A few other studies conducted in children (or children and adults) and assessing AI applications in the musculoskeletal system are worthy of mention and include determining leg-length discrepancy from radiographs [78], quantifying the degree of metopic craniosynostosis from skull CT scans [79], predicting the presence of discoid lateral menisci from radiographs [80], determining muscle mass from dual-energy X-ray absorptiometry scans in cerebral palsy [81] and discerning sexual dimorphism from hand and wrist radiographs [82]. Further applications of some of these tools are obvious, e.g., diagnosis of premature fusion of sutures other than the metopic suture and determination of muscle mass in other conditions such as myopathies and juvenile dermatomyositis. The clinical utility of a tool that identifies gender from hand and wrist radiographs is limited to forensic imaging, perhaps helping with the identification of bodies destroyed by mass disasters, but it is significant because (to the author’s knowledge) it is the only example of a potential AI-extend tool in pediatric musculoskeletal imaging (i.e. a tool that performs a task over and above the capability of radiologists).

Computer-assisted diagnosis of skeletal dysplasias might be based both on AI-assisted morphological analysis and on the creation of “ontologies” in the skeletal dysplasia domain. An ontology organizes large datasets into sets of categories/concepts and forms relationships between them [83]. Ontologies related to skeletal dysplasias include the Human Phenotype Ontology [84], the Bone Dysplasia Ontology [85] and the dynamic Radiological Electronic Atlas of Malformation Syndromes (dREAMS) [86].
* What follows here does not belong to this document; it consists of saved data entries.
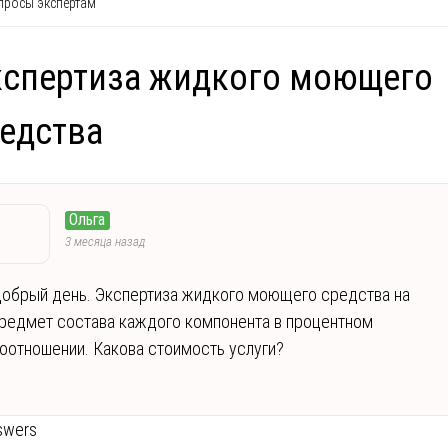
росы экспертам
кспертиза жидкого моющего
едства
Ольга
3 месяца назад
обрый день. Экспертиза жидкого моющего средства на
редмет состава каждого компонента в процентном
оотношении. Какова стоимость услуги?
swers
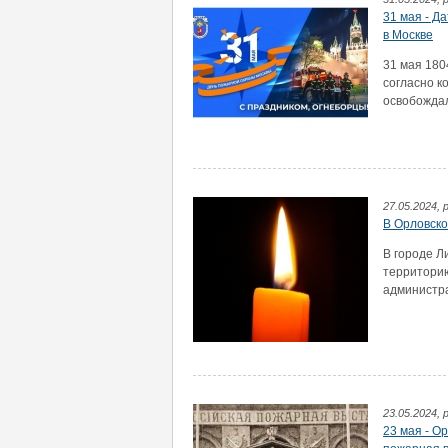
31 мая - Д
в Москве
31 мая 180
согласно к
освобождал
27.05.2024,
В Орловско
В городе Л
территорию
администра
23.05.2024, 
23 мая - О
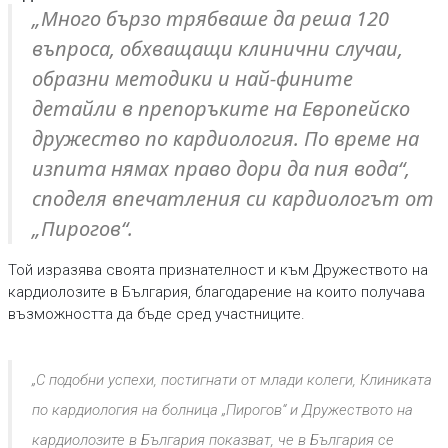
„Много бързо трябваше да реша 120
въпроса, обхващащи клинични случаи,
образни методики и най-фините
детайли в препоръките на Европейско
дружество по кардиология. По време на
изпита нямах право дори да пия вода“,
споделя впечатления си кардиологът от
„Пирогов“.
Той изразява своята признателност и към Дружеството на
кардиолозите в България, благодарение на които получава
възможността да бъде сред участниците.
„С подобни успехи, постигнати от млади колеги, Клиниката
по кардиология на болница „Пирогов“ и Дружеството на
кардиолозите в България показват, че в България се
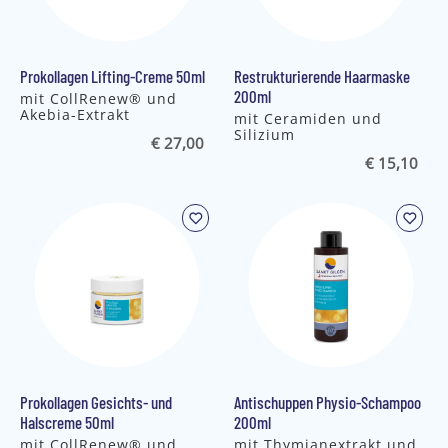
Prokollagen Lifting-Creme 50ml
Restrukturierende Haarmaske
200ml
mit CollRenew® und
Akebia-Extrakt
mit Ceramiden und
Silizium
€ 27,00
€ 15,10
Prokollagen Gesichts- und
Antischuppen Physio-Schampoo
Halscreme 50ml
200ml
mit CollRenew® und
mit Thymianextrakt und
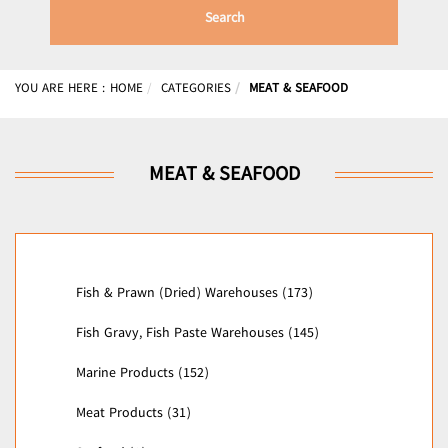
Search
YOU ARE HERE :
HOME
CATEGORIES
MEAT & SEAFOOD
MEAT & SEAFOOD
Fish & Prawn (Dried) Warehouses (173)
Fish Gravy, Fish Paste Warehouses (145)
Marine Products (152)
Meat Products (31)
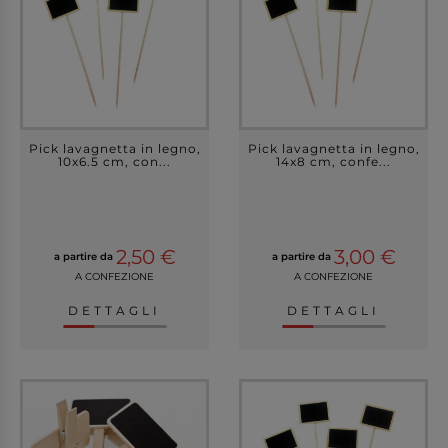
Pick lavagnetta in legno,
Pick lavagnetta in legno,
10x6.5 cm, con...
14x8 cm, confe...
2,50 €
3,00 €
a partire da
a partire da
A CONFEZIONE
A CONFEZIONE
DETTAGLI
DETTAGLI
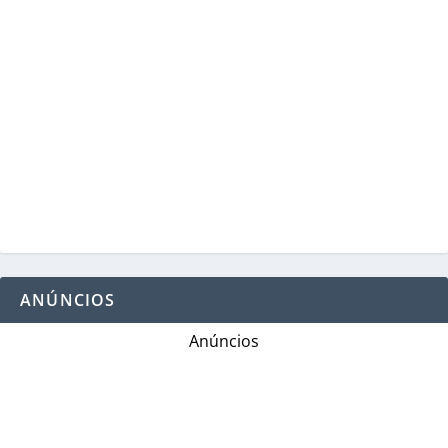
ANÚNCIOS
Anúncios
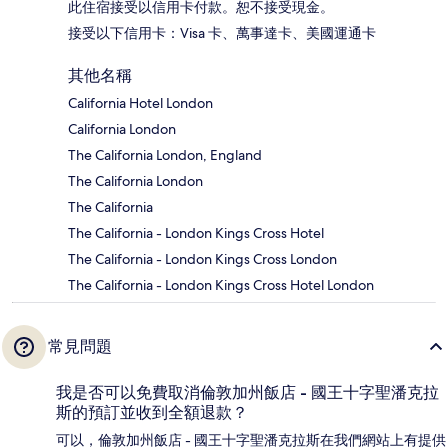
此住宿接受以信用卡付款。恕不接受現金。
接受以下信用卡：Visa 卡、萬事達卡、美國運通卡
其他名稱
California Hotel London
California London
The California London, England
The California London
The California
The California - London Kings Cross Hotel
The California - London Kings Cross London
The California - London Kings Cross Hotel London
常見問題
我是否可以免費取消倫敦加州飯店 - 國王十字聖潘克拉
斯的預訂並收到全額退款？
可以，倫敦加州飯店 - 國王十字聖潘克拉斯在我們網站上有提供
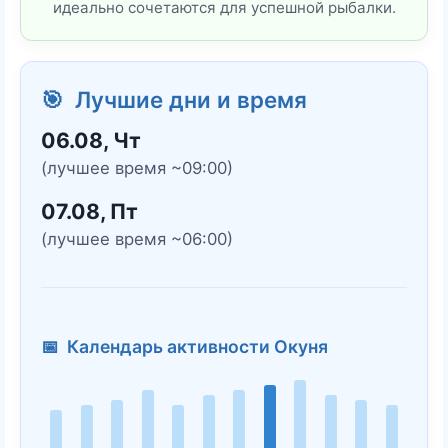
идеально сочетаются для успешной рыбалки.
🎯 Лучшие дни и время
06.08, Чт
(лучшее время ~09:00)
07.08, Пт
(лучшее время ~06:00)
📅 Календарь активности Окуня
Pertaining to AI-assisted diagnosis of skeletal dysplasias based on skeletal morphometry, preliminary work using radiographs of infants from the dREAMS database has shown an accuracy of 78.0% to 87.5% for lateral spine, 68.0% to 75.0% for anteroposterior spine and 87.5% to 88.0% for anteroposterior chest radiographs in dichotomizing images to “achondroplasia” or “not achondroplasia” categories [87]. Accuracy and confidence intervals would be expected to improve using a dataset larger than that used by the authors (40 lateral spine, 16 anteroposterior spine and 26 anteroposterior chest radiographs in a ratio of 70% to 30% for training and testing, respectively). Nevertheless, the results provide proof of concept and suggest that the task is worth pursuing.

Conclusion

Bone age assessment tools are the only pediatric musculoskeletal AI tools available on the market. In recent years, increasing research has been conducted in areas such as elbow fractures, developmental hip dysplasia and scoliosis assessment. However, there is significant scope for more work, particularly in areas such as the diagnosis of vertebral fractures, inflicted injury, skeletal dysplasias and musculoskeletal oncology. Pediatric radiologists are encouraged to be members of the research teams conducting such studies, so that the reference standard used is the diagnostic accuracy of pediatric radiologists, rather than the diagnostic accuracy of clinicians from other specialties, which is the case in some publications. AI tools will not replace the pediatric musculoskeletal radiologist in the near future, if ever.